Mon, 12 Jul 2021 - 03:01 GMT

FILE - Grand Ethiopian Renaissance Dam (GERD) – Satellite Picture

FILE - Grand Ethiopian Renaissance Dam (GERD) – Satellite Picture

CAIRO – 12 July 2021: Spokesperson of the Sudanese Negotiation Team Over the Grand Ethiopian Renaissance Dam (GERD) Ambassador Omar El Farouq highlighted in a TV interview that the first filling of the dam in 2020 caused Khartoum to remain without water supply for several days as plants got out of service, and that Ethiopia is putting his country at the same risk this year again through the second filling.


The problem does not lie in the filling itself but in the lack of a legal binding agreement, which would ensure Sudan is getting from Ethiopia detailed information and daily data on the size and levels of water flowing. The official underscored the salience of such information on the safety of Sudanese dams saying that the information provided by Ethiopia are very brief and not sufficient.


Farouq explained that the capacity of GERD is 74 billion cubic meters while that of Sudan's Roseires is just seven billion cubic meters.

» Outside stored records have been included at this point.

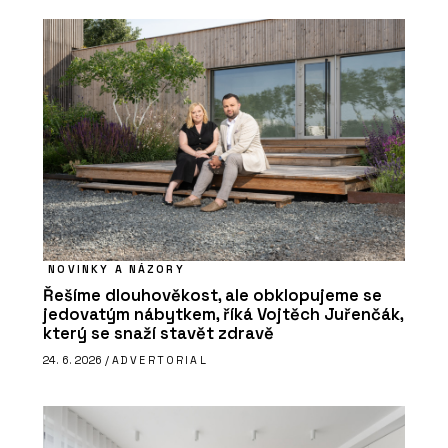
NOVINKY A NÁZORY
Řešíme dlouhověkost, ale obklopujeme se
jedovatým nábytkem, říká Vojtěch Juřenčák,
který se snaží stavět zdravě
24. 6. 2026 /
ADVERTORIAL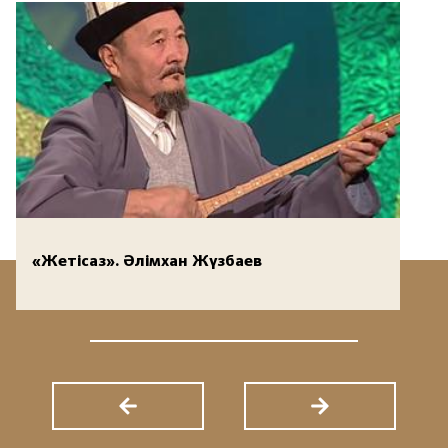
«Жетісаз». Әлімхан Жүзбаев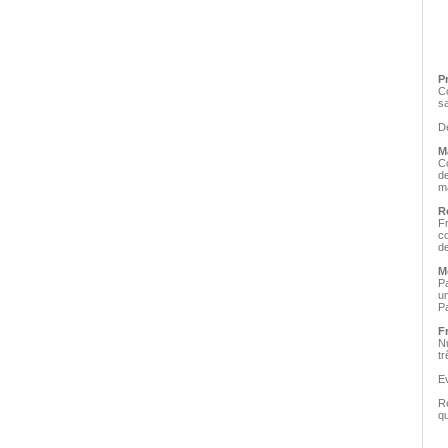
P
C
s
De
M
C
d
ma
R
Fr
c
de
M
P
u
Pa
Fr
Nu
tr
Ev
Re
qu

Yet, the latter produces 80 percent of electricity in Sudan, and is essential for 20 million Sudanese living on agriculture. Hence, the change of water levels will have a very negative impact on the dam, if not coordinated.


The official pointed out that during the negotiations an agreement was reached on 90 percent of the technical aspects but the problem is that Ethiopia is not willing to sign a legal binding agreement.